Zhang Baoqing, Zhang Zihao, Han Hecheng, Ling Haotian, Zhang Xijian, Wang Yiming, Wang Qingpu, Li Hu, Zhang Yifei, Zhang Jiawei, Song Aimin
Shandong Technology Center of Nanodevices and Integration, School of Microelectronics, Shandong University, Jinan, 250100, China.
Suzhou Research Institute, Shandong University, Suzhou, 215123, China.
Nano Lett. 2023 Oct 11;23(19):9170-9177. doi: 10.1021/acs.nanolett.3c01722. Epub 2023 Jul 26.
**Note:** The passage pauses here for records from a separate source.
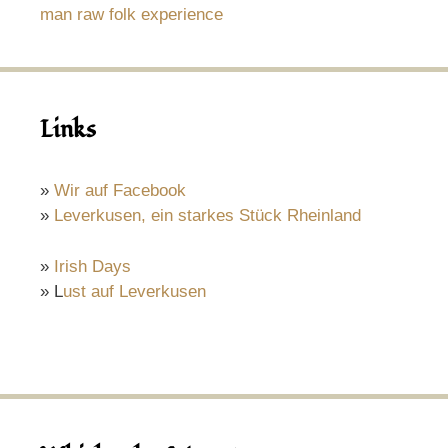
man raw folk experience
Links
»
Wir auf Facebook
»
Leverkusen, ein starkes Stück Rheinland
»
Irish Days
» L
ust auf Leverkusen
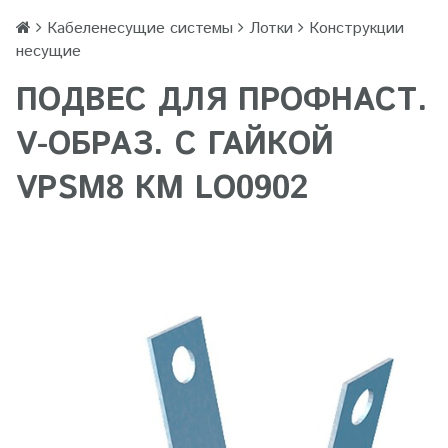
Кабеленесущие системы
Лотки
Конструкции
несущие
ПОДВЕС ДЛЯ ПРОФНАСТ.
V-ОБРАЗ. С ГАЙКОЙ
VPSM8 КМ LO0902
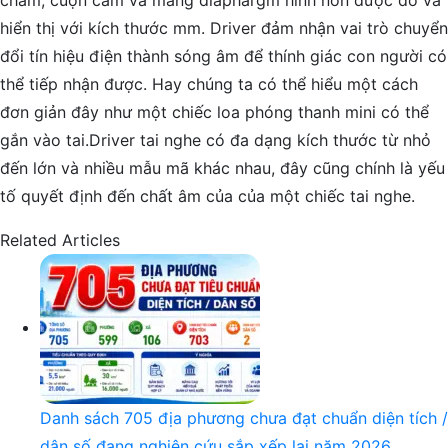
châm, cuộn cảm và màng diaphargm hình nón được đo và
hiển thị với kích thước mm. Driver đảm nhận vai trò chuyển
đổi tín hiệu điện thành sóng âm để thính giác con người có
thể tiếp nhận được. Hay chúng ta có thể hiểu một cách
đơn giản đây như một chiếc loa phóng thanh mini có thể
gắn vào tai.Driver tai nghe có đa dạng kích thước từ nhỏ
đến lớn và nhiều mẫu mã khác nhau, đây cũng chính là yếu
tố quyết định đến chất âm của của một chiếc tai nghe.
Related Articles
Danh sách 705 địa phương chưa đạt chuẩn diện tích /
dân số đang nghiên cứu sắp xếp lại năm 2026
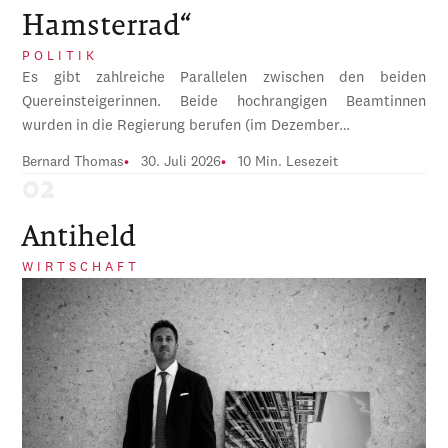
Hamsterrad“
POLITIK
Es gibt zahlreiche Parallelen zwischen den beiden
Quereinsteigerinnen. Beide hochrangigen Beamtinnen
wurden in die Regierung berufen (im Dezember…
Bernard Thomas
30. Juli 2026
10 Min. Lesezeit
Antiheld
WIRTSCHAFT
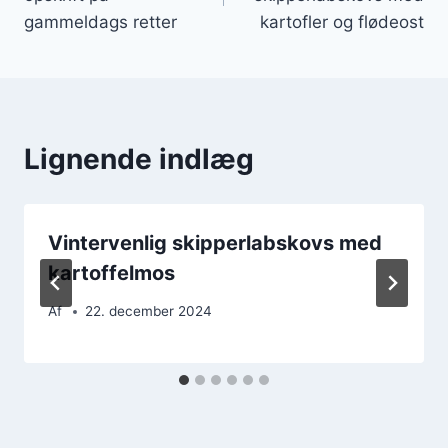
gammeldags retter
kartofler og flødeost
Lignende indlæg
Vintervenlig skipperlabskovs med
kartoffelmos
Af
22. december 2024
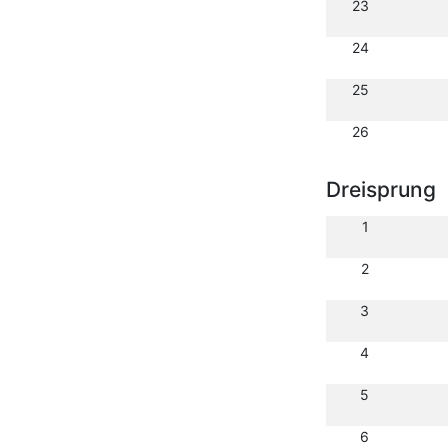
23
24
25
26
Dreisprung
1
2
3
4
5
6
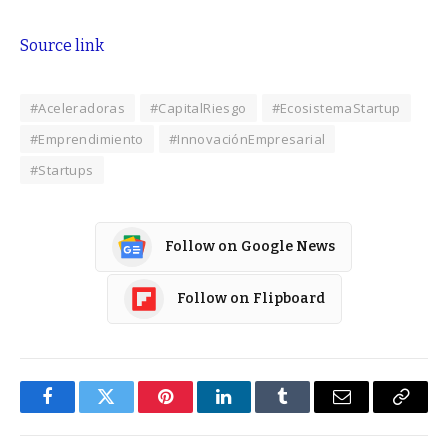
Source link
#Aceleradoras
#CapitalRiesgo
#EcosistemaStartup
#Emprendimiento
#InnovaciónEmpresarial
#Startups
Follow on Google News
Follow on Flipboard
Facebook
Twitter
Pinterest
LinkedIn
Tumblr
Email
Copy
Link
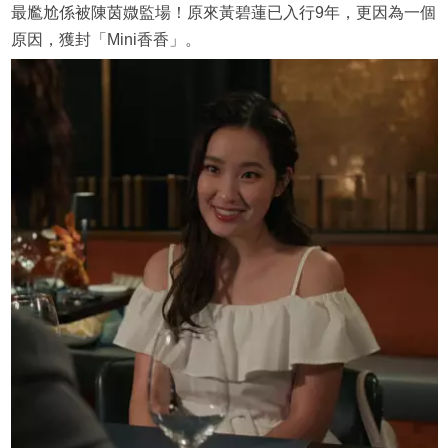
最尷尬係被陳茵媺監場！原來黃碧蓮已入行9年，更因為一個
原因，獲封「Mini香香」。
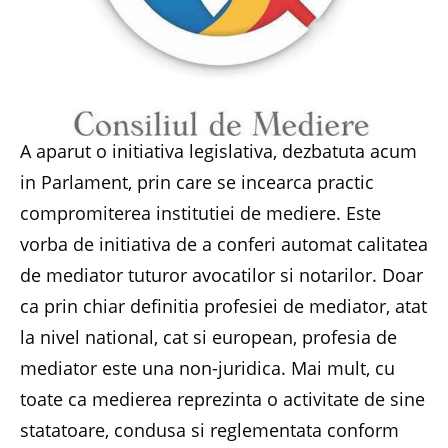
A aparut o initiativa legislativa, dezbatuta acum
in Parlament, prin care se incearca practic
compromiterea institutiei de mediere. Este
vorba de initiativa de a conferi automat calitatea
de mediator tuturor avocatilor si notarilor. Doar
ca prin chiar definitia profesiei de mediator, atat
la nivel national, cat si european, profesia de
mediator este una non-juridica. Mai mult, cu
toate ca medierea reprezinta o activitate de sine
statatoare, condusa si reglementata conform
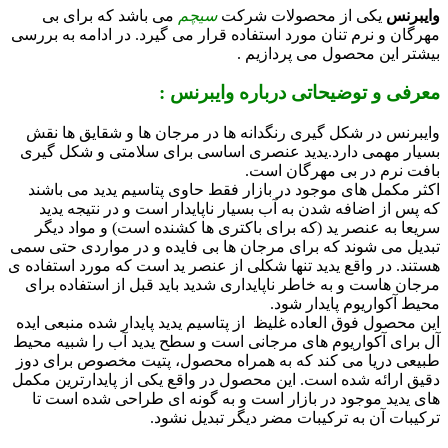
وایبرنس
یکی از محصولات شرکت
سیچم
می باشد که برای بی
مهرگان و نرم تنان مورد استفاده قرار می گیرد. در ادامه به بررسی
بیشتر این محصول می پردازیم .
معرفی و توضیحاتی درباره وایبرنس :
وایبرنس در شکل گیری رنگدانه ها در مرجان ها و شقایق ها نقش
بسیار مهمی دارد.یدید عنصری اساسی برای سلامتی و شکل گیری
بافت نرم در بی مهرگان است.
اکثر مکمل های موجود در بازار فقط حاوی پتاسیم یدید می باشند
که پس از اضافه شدن به آب بسیار ناپایدار است و در نتیجه یدید
سریعا به عنصر ید (که برای باکتری ها کشنده است) و مواد دیگر
تبدیل می شوند که برای مرجان ها بی فایده و در مواردی حتی سمی
هستند. در واقع یدید تنها شکلی از عنصر ید است که مورد استفاده ی
مرجان هاست و به خاطر ناپایداری شدید باید قبل از استفاده برای
محیط آکواریوم پایدار شود.
این محصول فوق العاده غلیظ از پتاسیم یدید پایدار شده منبعی ایده
آل برای آکواریوم های مرجانی است و سطح یدید آب را شبیه محیط
طبیعی دریا می کند که به همراه محصول، پتیت مخصوص برای دوز
دقیق ارائه شده است. این محصول در واقع یکی از پایدارترین مکمل
های یدید موجود در بازار است و به گونه ای طراحی شده است تا
ترکیبات آن به ترکیبات مضر دیگر تبدیل نشود.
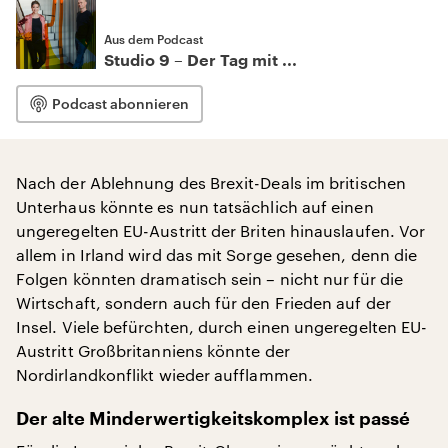
Aus dem Podcast
Studio 9 – Der Tag mit ...
Podcast abonnieren
Nach der Ablehnung des Brexit-Deals im britischen
Unterhaus könnte es nun tatsächlich auf einen
ungeregelten EU-Austritt der Briten hinauslaufen. Vor
allem in Irland wird das mit Sorge gesehen, denn die
Folgen könnten dramatisch sein – nicht nur für die
Wirtschaft, sondern auch für den Frieden auf der
Insel. Viele befürchten, durch einen ungeregelten EU-
Austritt Großbritanniens könnte der
Nordirlandkonflikt wieder aufflammen.
Der alte Minderwertigkeitskomplex ist passé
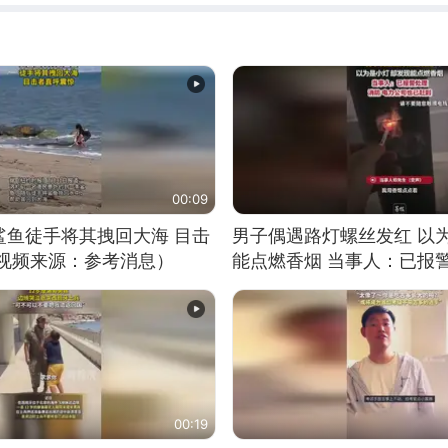
00:09
鲨鱼徒手将其拽回大海 目击
男子偶遇路灯螺丝发红 以
（视频来源：参考消息）
能点燃香烟 当事人：已报
00:19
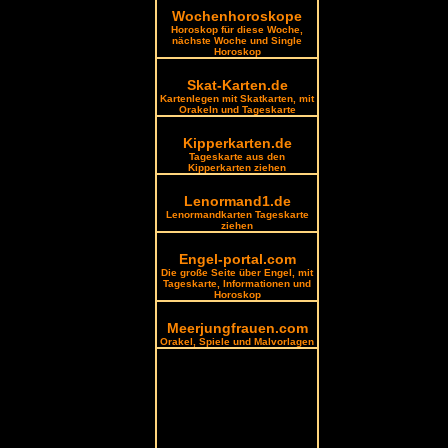
Wochenhoroskope
Horoskop für diese Woche,
nächste Woche und Single
Horoskop
Skat-Karten.de
Kartenlegen mit Skatkarten, mit
Orakeln und Tageskarte
Kipperkarten.de
Tageskarte aus den
Kipperkarten ziehen
Lenormand1.de
Lenormandkarten Tageskarte
ziehen
Engel-portal.com
Die große Seite über Engel, mit
Tageskarte, Informationen und
Horoskop
Meerjungfrauen.com
Orakel, Spiele und Malvorlagen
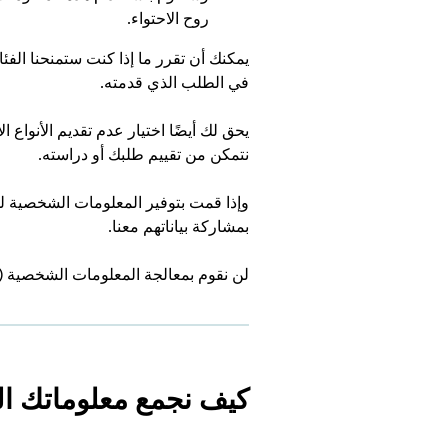
روح الاحتواء.
يمكنك أن تقرر ما إذا كنت ستمنحنا الفئا
في الطلب الذي قدمته.
يحق لك أيضًا اختيار عدم تقديم الأنوا
نتمكن من تقييم طلبك أو دراسته.
وإذا قمت بتوفير المعلومات الشخصية ل
بمشاركة بياناتهم معنا.
لن نقوم بمعالجة المعلومات الشخصية (بم
كيف نجمع معلوماتك ا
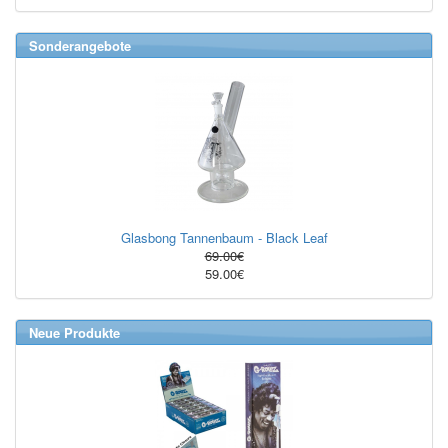
Sonderangebote
Glasbong Tannenbaum - Black Leaf
69.00€
59.00€
Neue Produkte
Two-dimensional (2D) materials possess unique properties primarily due to the quantum confinement effect, which highly depends on their thicknesses. Identifying the number of atomic layers in these materials is a crucial, yet challenging step. However, the commonly used optical reflection method offers only very low contrast. Here, we develop an approach that shows unprecedented sensitivity by analyzing the brightness of dark-field optical images. The brightness of the 2D material edges has a linear dependence on the number of atomic layers. The findings are modeled by Rayleigh scattering, and the results agree well with the experiments. The relative contrast of single-layer graphene can reach 70% under white-light incident conditions. Furthermore, different 2D materials were successfully tested. By adjusting the exposure conditions, we can identify the number of atomic layers ranging from 1 to over 100. Finally, this approach can be applied to various substrates, even transparent ones, making it highly versatile.
二维(2D)材料具有独特的性质,这主要归因于量子限制效应,而该效应高度依赖于它们的厚度。确定这些材料中的原子层数是关键但具有挑战性的一步。然而,常用的光学反射方法对比度非常低。在此,我们开发了一种方法,通过分析暗场光学图像的亮度显示出前所未有的灵敏度。二维材料边缘的亮度与原子层数呈线性关系。这些发现通过瑞利散射进行建模,结果与实验吻合良好。在白光入射条件下,单层石墨烯的相对对比度可达70%。此外,不同的二维材料也成功得到测试。通过调整曝光条件,我们能够识别从1到超过100的原子层数。最后,这种方法可应用于各种衬底,甚至是透明衬底,使其具有高度的通用性。